If it weren’t for “Breaking Bad,” I probably wouldn’t be in this industry. “Breaking Bad” gave me a career and an opportunity to do things in this industry. I wouldn’t be playing a massive DJ show if it weren’t for what “Breaking Bad”’s opened me up to. I’ve always been doing a lot of philanthropic work, so I think I would’ve worked more heavily in the philanthropic industry. But I wouldn’t be able to have the opportunities I have today and reach people I’m able to reach without “Breaking Bad.” My favorite episode of the show is the Pilot and the reason why is because it really made me want to be an actor and become part of something much bigger than myself.
With the massive success and notoriety you’ve gained in the past decade, how do you keep yourself grounded from letting it all get to your head and going overboard?

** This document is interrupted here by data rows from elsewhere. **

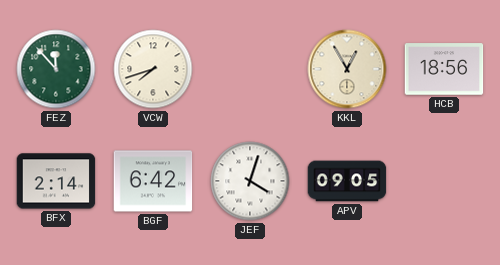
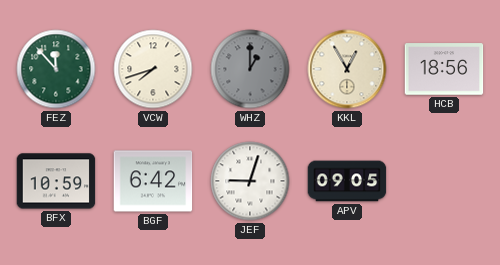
WHZ: none -> 1:00
BFX: 2:14 -> 10:59
JEF: 4:03 -> 9:03
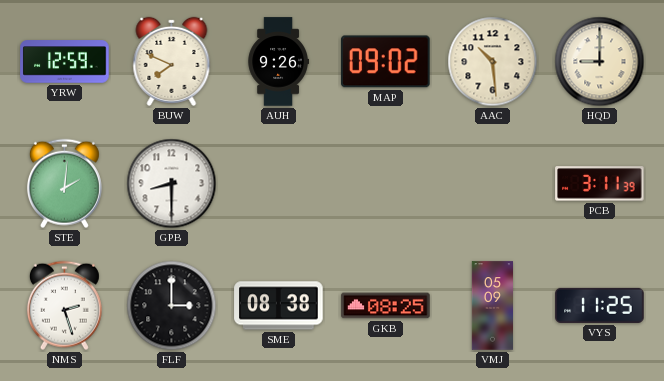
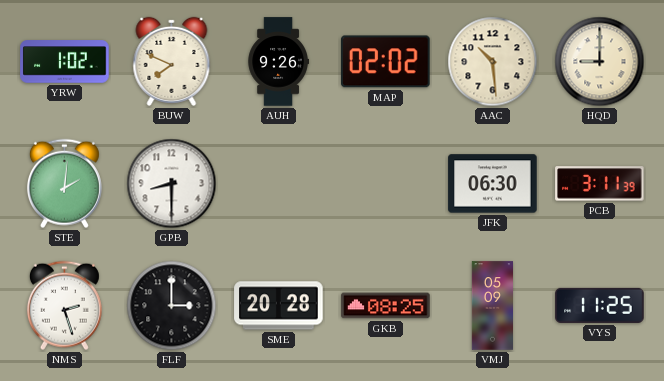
YRW: 12:59 -> 1:02
MAP: 09:02 -> 02:02
JFK: none -> 06:30
SME: 08:38 -> 20:28
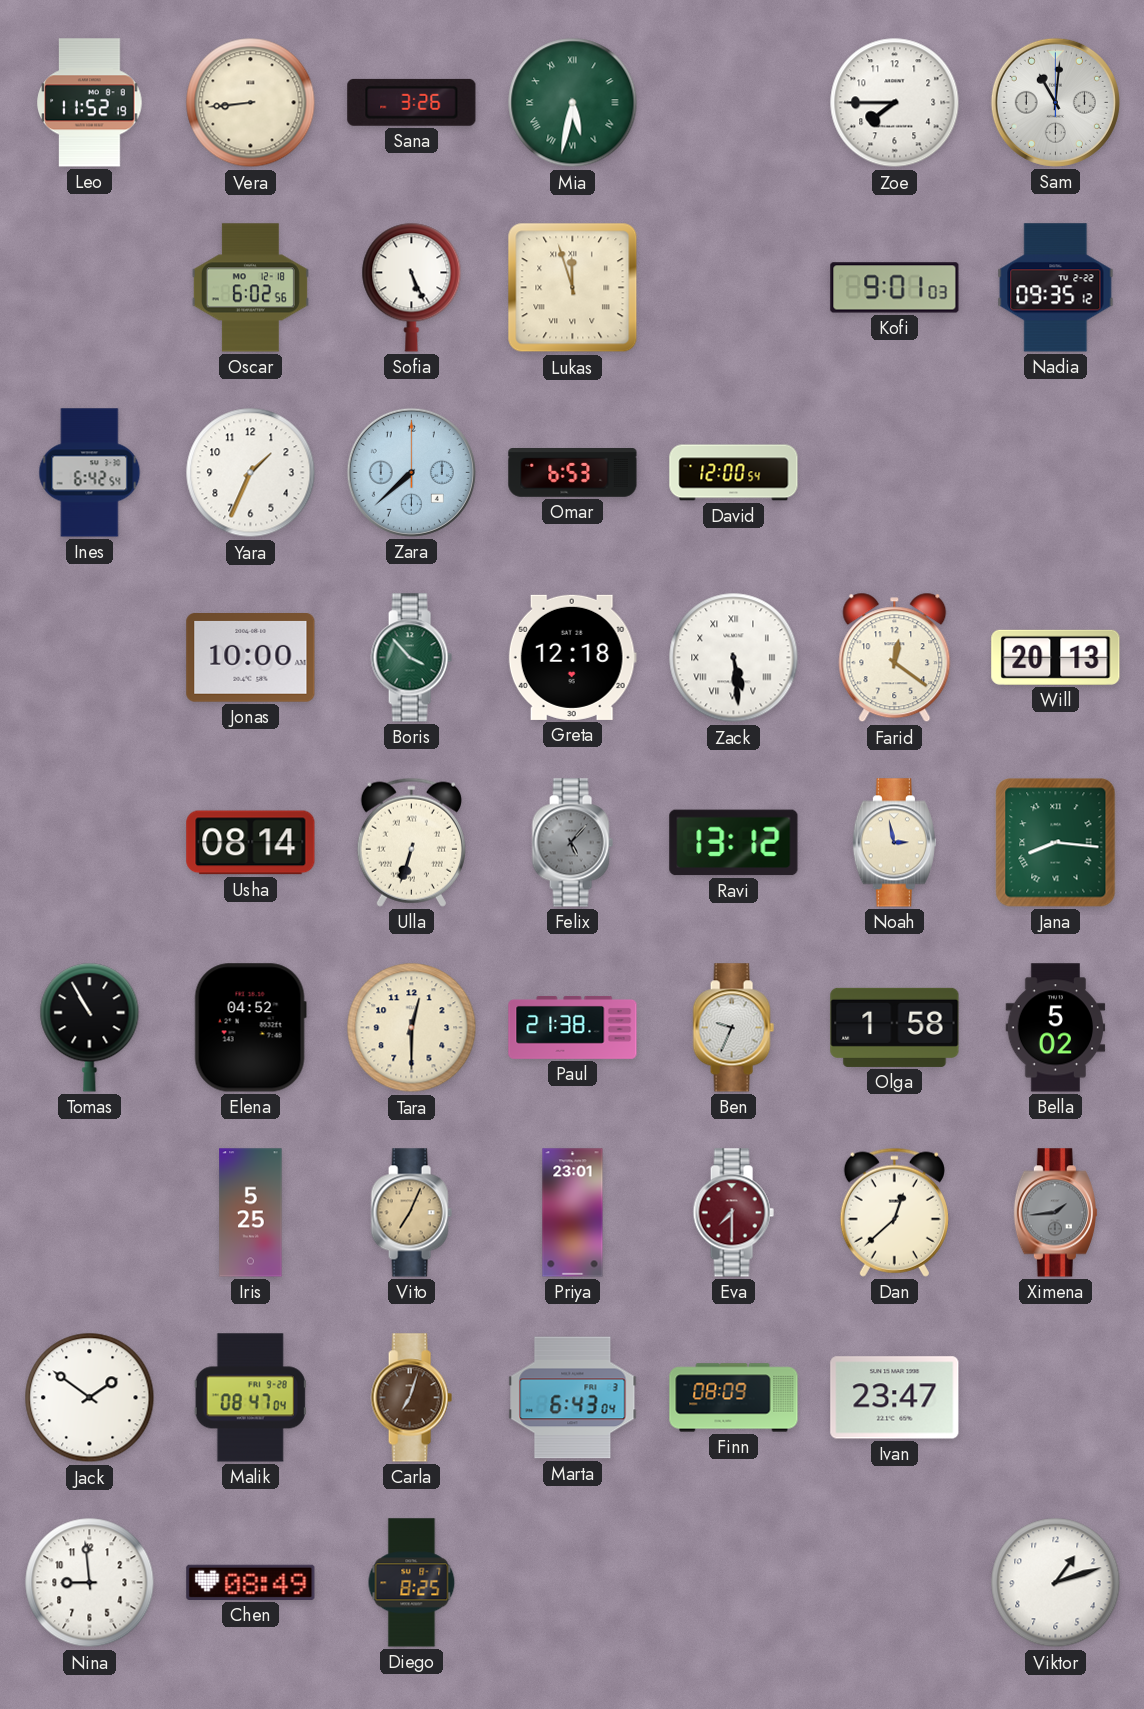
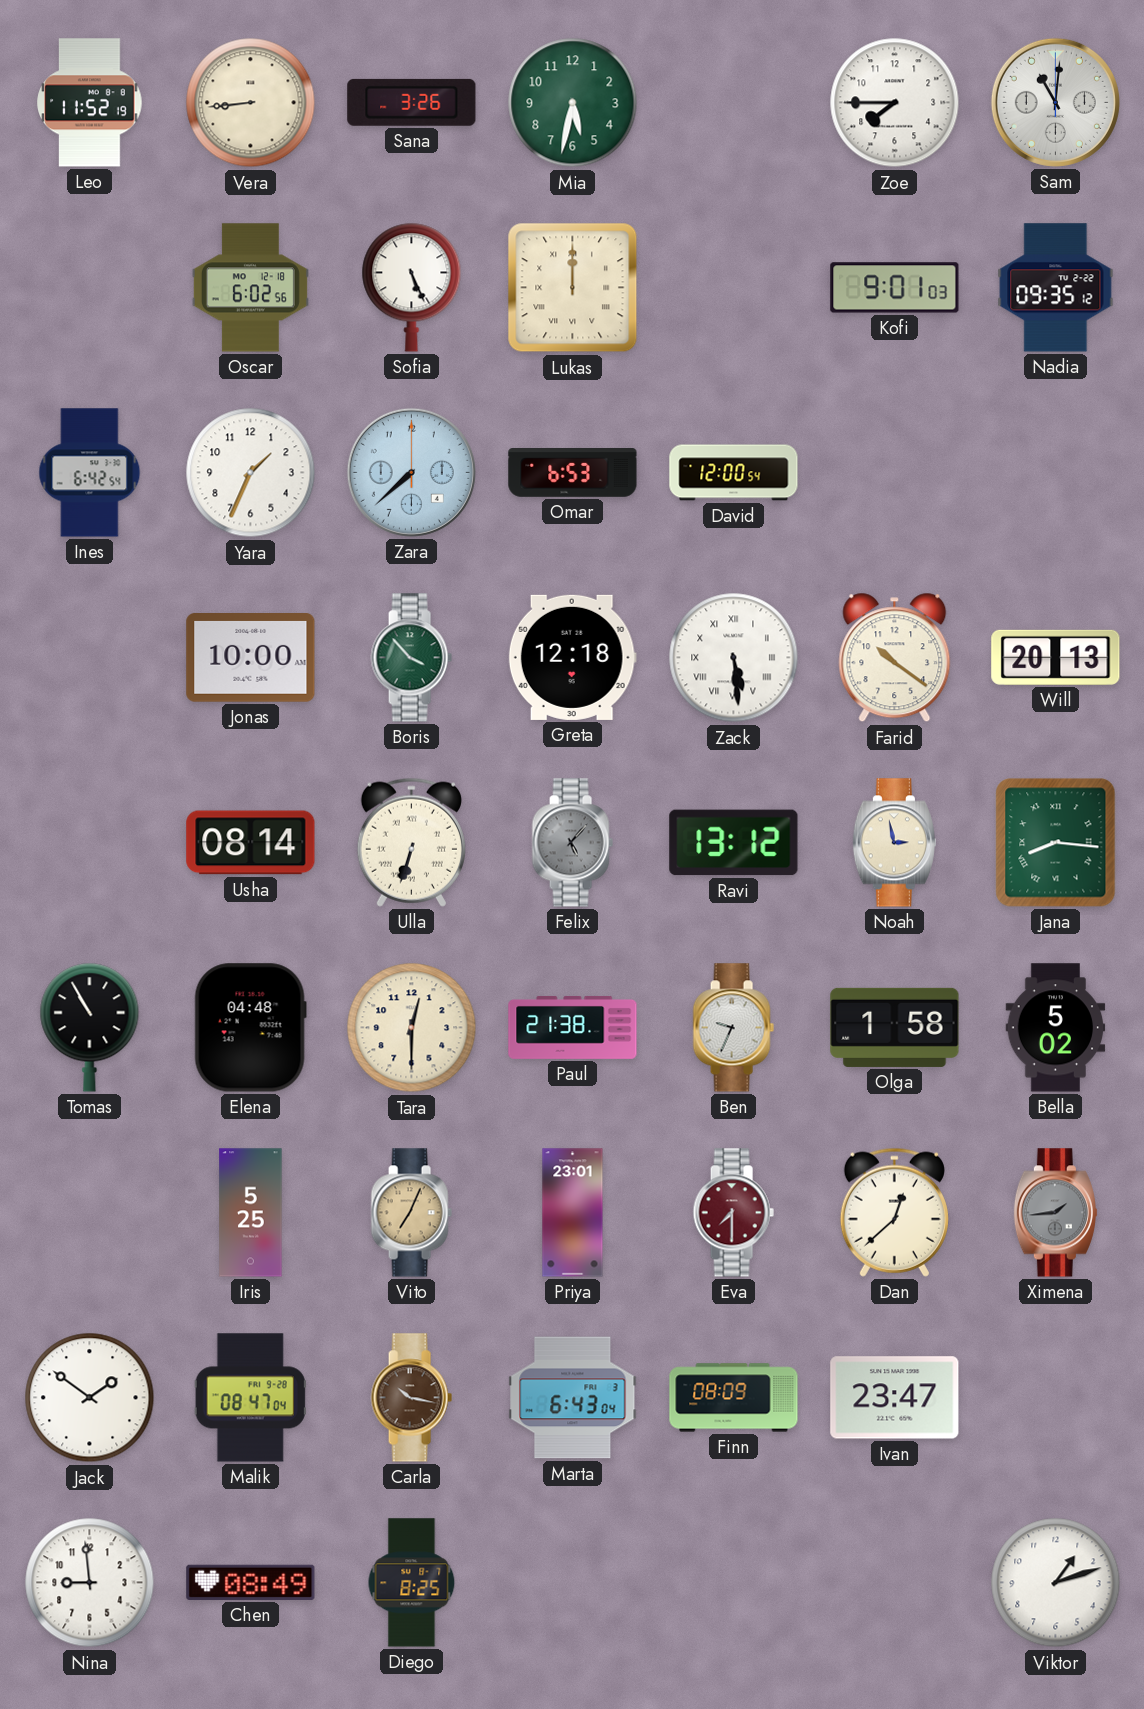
Mia numerals: Roman -> Arabic
Lukas: 11:57 -> 12:00
Farid: 12:21 -> 10:21
Elena: 04:52 -> 04:48
Carla: 7:03 -> 10:17
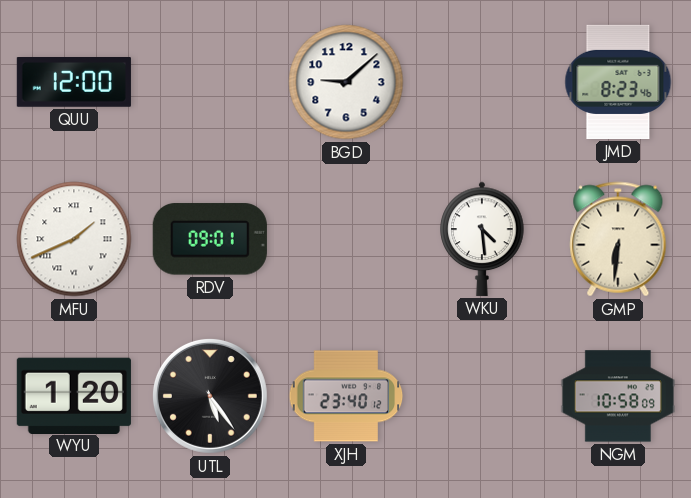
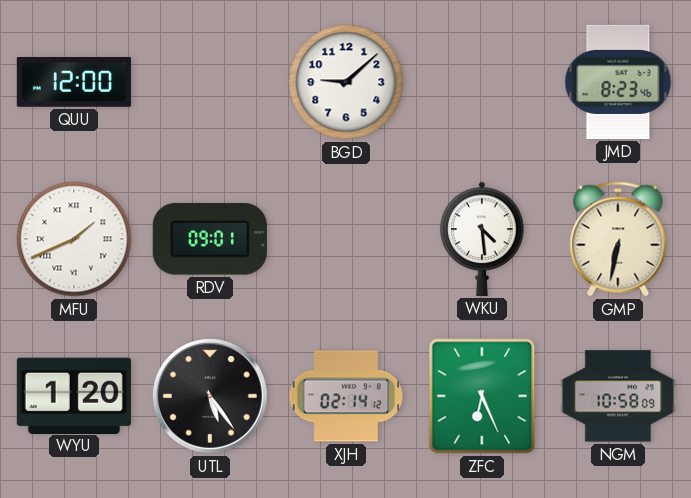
GMP: 6:31 -> 6:32
XJH: 23:40 -> 02:14
ZFC: none -> 6:26
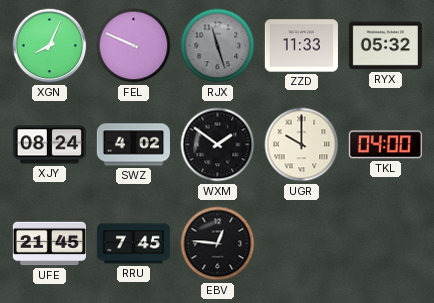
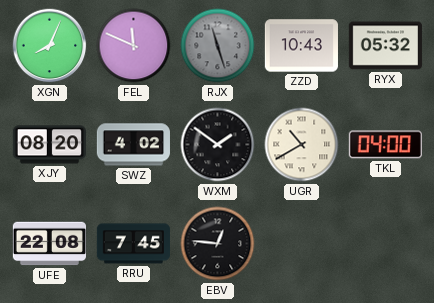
FEL: 9:49 -> 11:49
ZZD: 11:33 -> 10:43
XJY: 08:24 -> 08:20
UGR: 10:00 -> 10:40
UFE: 21:45 -> 22:08
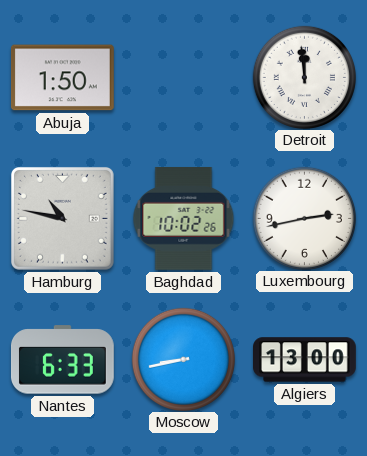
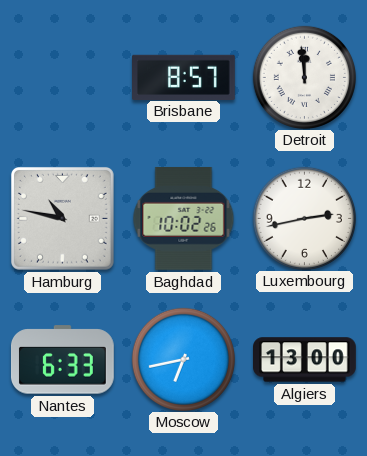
Abuja: 1:50 -> none
Brisbane: none -> 8:57
Moscow: 8:43 -> 6:43
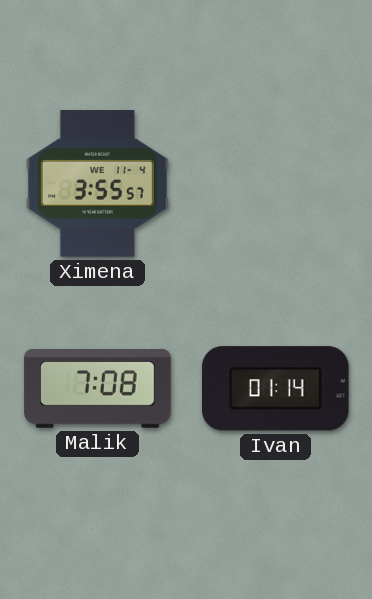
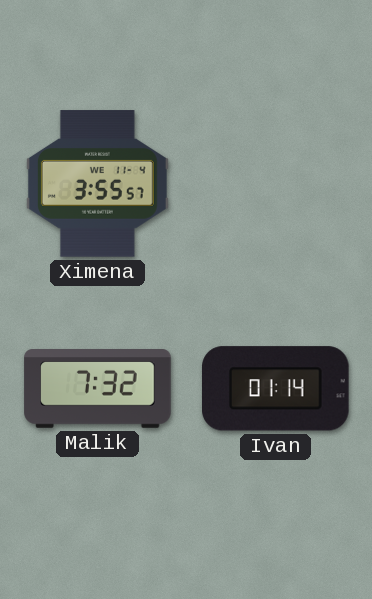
Malik: 7:08 -> 7:32
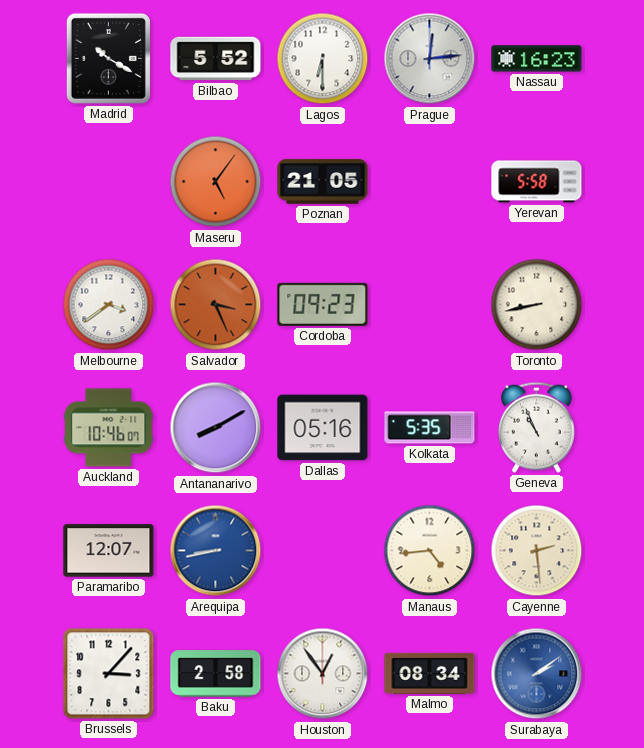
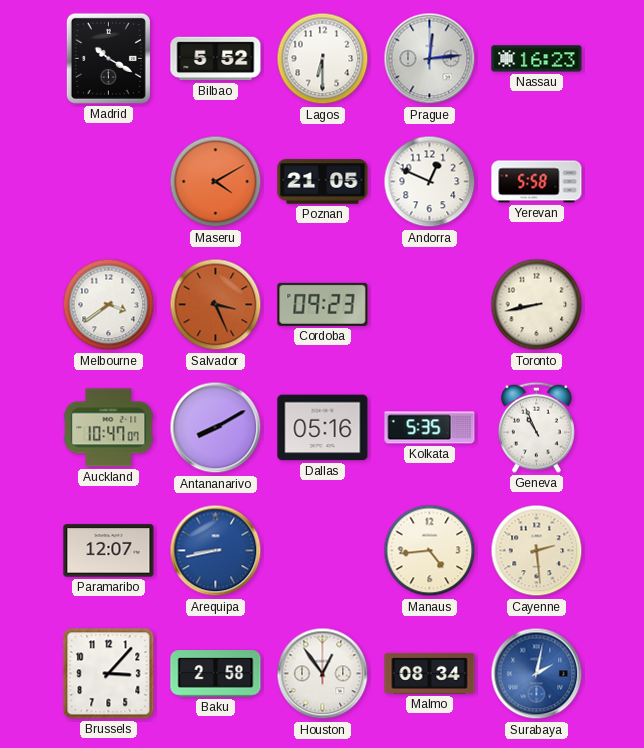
Maseru: 5:06 -> 4:10
Andorra: none -> 12:49
Auckland: 10:46 -> 10:47
Surabaya: 2:09 -> 2:02
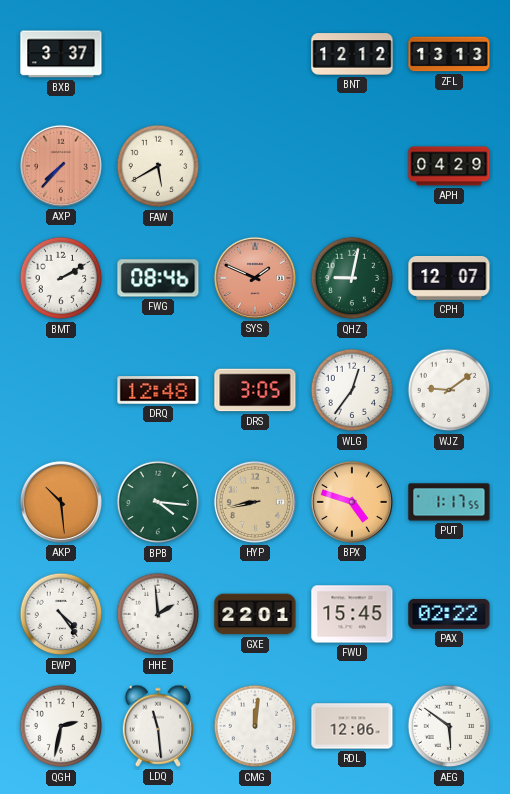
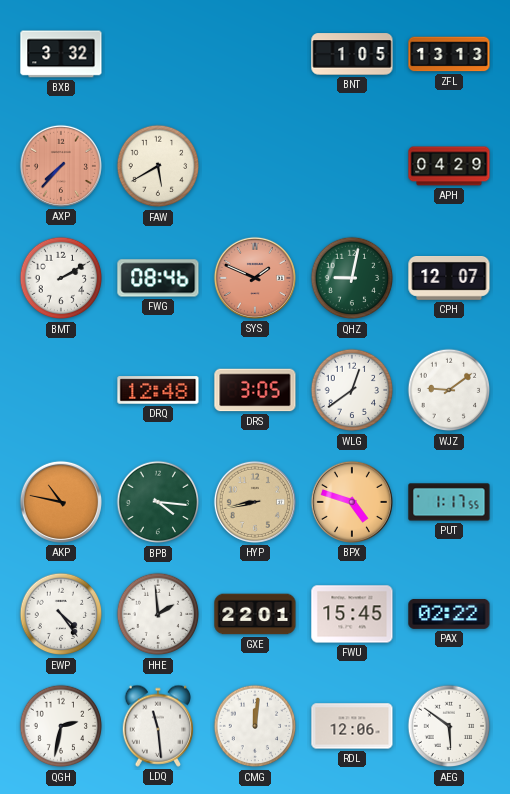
BXB: 3:37 -> 3:32
BNT: 12:12 -> 1:05
WLG: 12:36 -> 12:39
AKP: 10:29 -> 10:47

I have a lot of responsibilities, I take care of my mom and my sister and at the end of the day if I mess up, it doesn’t just affect me, it affects my family. I go out and have a great time but I’m smart about it and don’t let myself get carried away. I remind myself that I am a public figure, and people hold me to a higher regard, so I have to hold myself to a higher caliber. If I do mess up and people video tape it that messes up what I stand for and what I’m capable of. I think a lot of people in this industry get blinded by something they think is real and it’s not. Fame is fickle and weak and it doesn’t exist. It’s gone before you even knew you had it. People get so caught up in themselves and don’t think about the effects they have on others. I have a tendency to think too much on the effect I have on others, and I think it’s something people should just forget about and push to the side and don’t hold it to a standard.
It seems like that whole world is extremely glorified and is made out to be something better than it really is.
On the outside of the industry you see the glitz and the glam and the shine on top, but what you don’t see is the rust. It may look pretty on the surface level but there’s a lot of rust when you delve into it.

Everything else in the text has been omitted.